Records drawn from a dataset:
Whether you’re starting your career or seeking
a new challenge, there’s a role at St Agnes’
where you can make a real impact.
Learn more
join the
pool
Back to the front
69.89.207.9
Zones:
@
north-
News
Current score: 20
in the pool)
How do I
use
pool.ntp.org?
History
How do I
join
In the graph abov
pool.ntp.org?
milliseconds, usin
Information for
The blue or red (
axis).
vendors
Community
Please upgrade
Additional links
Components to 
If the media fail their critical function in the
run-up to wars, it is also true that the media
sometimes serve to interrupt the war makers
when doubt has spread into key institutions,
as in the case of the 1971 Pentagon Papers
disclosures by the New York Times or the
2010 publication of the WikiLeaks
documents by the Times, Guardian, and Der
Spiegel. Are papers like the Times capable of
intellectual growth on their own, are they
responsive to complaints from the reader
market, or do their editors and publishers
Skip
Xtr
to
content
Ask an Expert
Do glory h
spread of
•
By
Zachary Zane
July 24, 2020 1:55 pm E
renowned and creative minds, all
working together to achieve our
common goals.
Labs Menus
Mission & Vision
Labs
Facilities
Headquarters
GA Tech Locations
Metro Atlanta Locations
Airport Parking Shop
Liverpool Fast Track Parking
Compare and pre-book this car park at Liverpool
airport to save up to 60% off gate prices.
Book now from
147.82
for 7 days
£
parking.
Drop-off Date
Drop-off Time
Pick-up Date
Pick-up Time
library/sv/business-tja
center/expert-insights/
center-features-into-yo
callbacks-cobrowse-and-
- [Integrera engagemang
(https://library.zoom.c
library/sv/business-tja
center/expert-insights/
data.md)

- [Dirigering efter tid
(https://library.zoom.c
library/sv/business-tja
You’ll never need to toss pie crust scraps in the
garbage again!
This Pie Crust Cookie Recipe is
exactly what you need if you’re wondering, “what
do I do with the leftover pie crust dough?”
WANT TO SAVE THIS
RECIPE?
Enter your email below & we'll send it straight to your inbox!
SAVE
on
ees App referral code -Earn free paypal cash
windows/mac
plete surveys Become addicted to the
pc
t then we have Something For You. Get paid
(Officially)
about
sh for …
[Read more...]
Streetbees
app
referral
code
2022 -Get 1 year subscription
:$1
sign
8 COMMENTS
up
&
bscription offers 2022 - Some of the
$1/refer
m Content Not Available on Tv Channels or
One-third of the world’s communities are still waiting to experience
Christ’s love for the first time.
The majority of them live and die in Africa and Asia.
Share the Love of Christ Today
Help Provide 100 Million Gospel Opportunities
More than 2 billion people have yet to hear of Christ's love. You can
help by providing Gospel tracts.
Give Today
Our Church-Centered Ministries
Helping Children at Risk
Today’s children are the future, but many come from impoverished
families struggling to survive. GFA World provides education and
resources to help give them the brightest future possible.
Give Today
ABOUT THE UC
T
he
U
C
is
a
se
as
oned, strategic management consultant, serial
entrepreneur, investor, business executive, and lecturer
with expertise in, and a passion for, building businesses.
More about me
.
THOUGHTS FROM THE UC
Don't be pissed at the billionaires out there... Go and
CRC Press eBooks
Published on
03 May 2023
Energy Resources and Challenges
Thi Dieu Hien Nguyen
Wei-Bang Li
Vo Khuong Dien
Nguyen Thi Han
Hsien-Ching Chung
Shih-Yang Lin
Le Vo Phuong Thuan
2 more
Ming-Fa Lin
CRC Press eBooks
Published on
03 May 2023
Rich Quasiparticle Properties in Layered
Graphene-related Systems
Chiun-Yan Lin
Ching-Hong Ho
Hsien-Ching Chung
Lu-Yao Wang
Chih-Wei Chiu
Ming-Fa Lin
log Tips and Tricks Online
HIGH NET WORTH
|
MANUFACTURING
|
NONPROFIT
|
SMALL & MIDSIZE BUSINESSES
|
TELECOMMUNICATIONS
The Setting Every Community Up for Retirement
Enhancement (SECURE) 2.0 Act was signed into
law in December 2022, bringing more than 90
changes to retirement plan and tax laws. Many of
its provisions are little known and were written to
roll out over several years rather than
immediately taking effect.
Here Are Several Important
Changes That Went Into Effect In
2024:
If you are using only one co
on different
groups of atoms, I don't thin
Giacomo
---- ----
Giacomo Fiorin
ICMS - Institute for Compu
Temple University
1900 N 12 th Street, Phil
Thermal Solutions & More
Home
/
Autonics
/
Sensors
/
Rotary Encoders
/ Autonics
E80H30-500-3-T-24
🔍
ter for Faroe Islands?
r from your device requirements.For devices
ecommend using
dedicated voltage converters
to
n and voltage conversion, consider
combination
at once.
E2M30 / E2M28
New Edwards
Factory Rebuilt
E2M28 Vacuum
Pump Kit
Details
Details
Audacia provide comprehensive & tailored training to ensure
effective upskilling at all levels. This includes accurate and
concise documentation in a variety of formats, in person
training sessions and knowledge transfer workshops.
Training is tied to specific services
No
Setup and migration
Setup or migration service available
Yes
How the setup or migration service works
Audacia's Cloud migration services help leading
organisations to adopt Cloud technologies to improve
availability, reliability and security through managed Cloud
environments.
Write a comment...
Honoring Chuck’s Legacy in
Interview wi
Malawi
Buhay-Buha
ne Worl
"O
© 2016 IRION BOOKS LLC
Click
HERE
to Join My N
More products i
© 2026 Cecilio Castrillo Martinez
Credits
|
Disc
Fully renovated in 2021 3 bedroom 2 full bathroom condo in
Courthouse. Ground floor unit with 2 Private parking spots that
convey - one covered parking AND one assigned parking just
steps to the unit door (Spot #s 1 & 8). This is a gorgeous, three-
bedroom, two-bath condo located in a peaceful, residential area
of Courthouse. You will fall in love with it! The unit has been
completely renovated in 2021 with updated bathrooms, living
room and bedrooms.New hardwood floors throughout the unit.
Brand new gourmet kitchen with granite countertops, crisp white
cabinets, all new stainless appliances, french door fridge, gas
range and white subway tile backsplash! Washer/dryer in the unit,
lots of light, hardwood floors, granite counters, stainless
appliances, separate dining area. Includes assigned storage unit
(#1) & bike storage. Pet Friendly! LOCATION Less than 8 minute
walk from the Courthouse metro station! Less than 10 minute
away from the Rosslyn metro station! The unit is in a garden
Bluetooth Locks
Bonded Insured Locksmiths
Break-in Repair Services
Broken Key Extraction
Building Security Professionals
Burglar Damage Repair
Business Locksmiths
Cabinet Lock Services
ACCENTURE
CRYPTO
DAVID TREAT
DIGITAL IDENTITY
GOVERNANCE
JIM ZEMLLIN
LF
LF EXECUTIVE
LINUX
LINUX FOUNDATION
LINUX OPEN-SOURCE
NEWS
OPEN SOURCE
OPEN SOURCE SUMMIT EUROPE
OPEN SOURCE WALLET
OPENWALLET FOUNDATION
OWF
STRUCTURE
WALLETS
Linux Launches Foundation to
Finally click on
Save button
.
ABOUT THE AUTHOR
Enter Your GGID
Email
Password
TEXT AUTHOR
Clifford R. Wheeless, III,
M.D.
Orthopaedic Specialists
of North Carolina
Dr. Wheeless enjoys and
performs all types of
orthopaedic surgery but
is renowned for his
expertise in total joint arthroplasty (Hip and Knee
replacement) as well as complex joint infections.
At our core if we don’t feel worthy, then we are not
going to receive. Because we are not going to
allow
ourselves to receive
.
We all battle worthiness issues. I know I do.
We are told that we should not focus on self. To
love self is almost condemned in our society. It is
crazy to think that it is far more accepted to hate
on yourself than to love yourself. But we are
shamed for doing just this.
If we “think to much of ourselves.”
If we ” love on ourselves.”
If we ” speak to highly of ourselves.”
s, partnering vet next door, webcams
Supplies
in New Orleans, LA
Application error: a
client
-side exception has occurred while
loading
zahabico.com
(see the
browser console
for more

- ASSIGNMENT:
In full and without alteration, transcribe the entries above.

- EXPECTED ANSWER:
Whether you’re starting your career or seeking
a new challenge, there’s a role at St Agnes’
where you can make a real impact.
Learn more
join the
pool
Back to the front
69.89.207.9
Zones:
@
north-
News
Current score: 20
in the pool)
How do I
use
pool.ntp.org?
History
How do I
join
In the graph abov
pool.ntp.org?
milliseconds, usin
Information for
The blue or red (
axis).
vendors
Community
Please upgrade
Additional links
Components to 
If the media fail their critical function in the
run-up to wars, it is also true that the media
sometimes serve to interrupt the war makers
when doubt has spread into key institutions,
as in the case of the 1971 Pentagon Papers
disclosures by the New York Times or the
2010 publication of the WikiLeaks
documents by the Times, Guardian, and Der
Spiegel. Are papers like the Times capable of
intellectual growth on their own, are they
responsive to complaints from the reader
market, or do their editors and publishers
Skip
Xtr
to
content
Ask an Expert
Do glory h
spread of
•
By
Zachary Zane
July 24, 2020 1:55 pm E
renowned and creative minds, all
working together to achieve our
common goals.
Labs Menus
Mission & Vision
Labs
Facilities
Headquarters
GA Tech Locations
Metro Atlanta Locations
Airport Parking Shop
Liverpool Fast Track Parking
Compare and pre-book this car park at Liverpool
airport to save up to 60% off gate prices.
Book now from
147.82
for 7 days
£
parking.
Drop-off Date
Drop-off Time
Pick-up Date
Pick-up Time
library/sv/business-tja
center/expert-insights/
center-features-into-yo
callbacks-cobrowse-and-
- [Integrera engagemang
(https://library.zoom.c
library/sv/business-tja
center/expert-insights/
data.md)

- [Dirigering efter tid
(https://library.zoom.c
library/sv/business-tja
You’ll never need to toss pie crust scraps in the
garbage again!
This Pie Crust Cookie Recipe is
exactly what you need if you’re wondering, “what
do I do with the leftover pie crust dough?”
WANT TO SAVE THIS
RECIPE?
Enter your email below & we'll send it straight to your inbox!
SAVE
on
ees App referral code -Earn free paypal cash
windows/mac
plete surveys Become addicted to the
pc
t then we have Something For You. Get paid
(Officially)
about
sh for …
[Read more...]
Streetbees
app
referral
code
2022 -Get 1 year subscription
:$1
sign
8 COMMENTS
up
&
bscription offers 2022 - Some of the
$1/refer
m Content Not Available on Tv Channels or
One-third of the world’s communities are still waiting to experience
Christ’s love for the first time.
The majority of them live and die in Africa and Asia.
Share the Love of Christ Today
Help Provide 100 Million Gospel Opportunities
More than 2 billion people have yet to hear of Christ's love. You can
help by providing Gospel tracts.
Give Today
Our Church-Centered Ministries
Helping Children at Risk
Today’s children are the future, but many come from impoverished
families struggling to survive. GFA World provides education and
resources to help give them the brightest future possible.
Give Today
ABOUT THE UC
T
he
U
C
is
a
se
as
oned, strategic management consultant, serial
entrepreneur, investor, business executive, and lecturer
with expertise in, and a passion for, building businesses.
More about me
.
THOUGHTS FROM THE UC
Don't be pissed at the billionaires out there... Go and
CRC Press eBooks
Published on
03 May 2023
Energy Resources and Challenges
Thi Dieu Hien Nguyen
Wei-Bang Li
Vo Khuong Dien
Nguyen Thi Han
Hsien-Ching Chung
Shih-Yang Lin
Le Vo Phuong Thuan
2 more
Ming-Fa Lin
CRC Press eBooks
Published on
03 May 2023
Rich Quasiparticle Properties in Layered
Graphene-related Systems
Chiun-Yan Lin
Ching-Hong Ho
Hsien-Ching Chung
Lu-Yao Wang
Chih-Wei Chiu
Ming-Fa Lin
log Tips and Tricks Online
HIGH NET WORTH
|
MANUFACTURING
|
NONPROFIT
|
SMALL & MIDSIZE BUSINESSES
|
TELECOMMUNICATIONS
The Setting Every Community Up for Retirement
Enhancement (SECURE) 2.0 Act was signed into
law in December 2022, bringing more than 90
changes to retirement plan and tax laws. Many of
its provisions are little known and were written to
roll out over several years rather than
immediately taking effect.
Here Are Several Important
Changes That Went Into Effect In
2024:
If you are using only one co
on different
groups of atoms, I don't thin
Giacomo
---- ----
Giacomo Fiorin
ICMS - Institute for Compu
Temple University
1900 N 12 th Street, Phil
Thermal Solutions & More
Home
/
Autonics
/
Sensors
/
Rotary Encoders
/ Autonics
E80H30-500-3-T-24
🔍
ter for Faroe Islands?
r from your device requirements.For devices
ecommend using
dedicated voltage converters
to
n and voltage conversion, consider
combination
at once.
E2M30 / E2M28
New Edwards
Factory Rebuilt
E2M28 Vacuum
Pump Kit
Details
Details
Audacia provide comprehensive & tailored training to ensure
effective upskilling at all levels. This includes accurate and
concise documentation in a variety of formats, in person
training sessions and knowledge transfer workshops.
Training is tied to specific services
No
Setup and migration
Setup or migration service available
Yes
How the setup or migration service works
Audacia's Cloud migration services help leading
organisations to adopt Cloud technologies to improve
availability, reliability and security through managed Cloud
environments.
Write a comment...
Honoring Chuck’s Legacy in
Interview wi
Malawi
Buhay-Buha
ne Worl
"O
© 2016 IRION BOOKS LLC
Click
HERE
to Join My N
More products i
© 2026 Cecilio Castrillo Martinez
Credits
|
Disc
Fully renovated in 2021 3 bedroom 2 full bathroom condo in
Courthouse. Ground floor unit with 2 Private parking spots that
convey - one covered parking AND one assigned parking just
steps to the unit door (Spot #s 1 & 8). This is a gorgeous, three-
bedroom, two-bath condo located in a peaceful, residential area
of Courthouse. You will fall in love with it! The unit has been
completely renovated in 2021 with updated bathrooms, living
room and bedrooms.New hardwood floors throughout the unit.
Brand new gourmet kitchen with granite countertops, crisp white
cabinets, all new stainless appliances, french door fridge, gas
range and white subway tile backsplash! Washer/dryer in the unit,
lots of light, hardwood floors, granite counters, stainless
appliances, separate dining area. Includes assigned storage unit
(#1) & bike storage. Pet Friendly! LOCATION Less than 8 minute
walk from the Courthouse metro station! Less than 10 minute
away from the Rosslyn metro station! The unit is in a garden
Bluetooth Locks
Bonded Insured Locksmiths
Break-in Repair Services
Broken Key Extraction
Building Security Professionals
Burglar Damage Repair
Business Locksmiths
Cabinet Lock Services
ACCENTURE
CRYPTO
DAVID TREAT
DIGITAL IDENTITY
GOVERNANCE
JIM ZEMLLIN
LF
LF EXECUTIVE
LINUX
LINUX FOUNDATION
LINUX OPEN-SOURCE
NEWS
OPEN SOURCE
OPEN SOURCE SUMMIT EUROPE
OPEN SOURCE WALLET
OPENWALLET FOUNDATION
OWF
STRUCTURE
WALLETS
Linux Launches Foundation to
Finally click on
Save button
.
ABOUT THE AUTHOR
Enter Your GGID
Email
Password
TEXT AUTHOR
Clifford R. Wheeless, III,
M.D.
Orthopaedic Specialists
of North Carolina
Dr. Wheeless enjoys and
performs all types of
orthopaedic surgery but
is renowned for his
expertise in total joint arthroplasty (Hip and Knee
replacement) as well as complex joint infections.
At our core if we don’t feel worthy, then we are not
going to receive. Because we are not going to
allow
ourselves to receive
.
We all battle worthiness issues. I know I do.
We are told that we should not focus on self. To
love self is almost condemned in our society. It is
crazy to think that it is far more accepted to hate
on yourself than to love yourself. But we are
shamed for doing just this.
If we “think to much of ourselves.”
If we ” love on ourselves.”
If we ” speak to highly of ourselves.”
s, partnering vet next door, webcams
Supplies
in New Orleans, LA
Application error: a
client
-side exception has occurred while
loading
zahabico.com
(see the
browser console
for more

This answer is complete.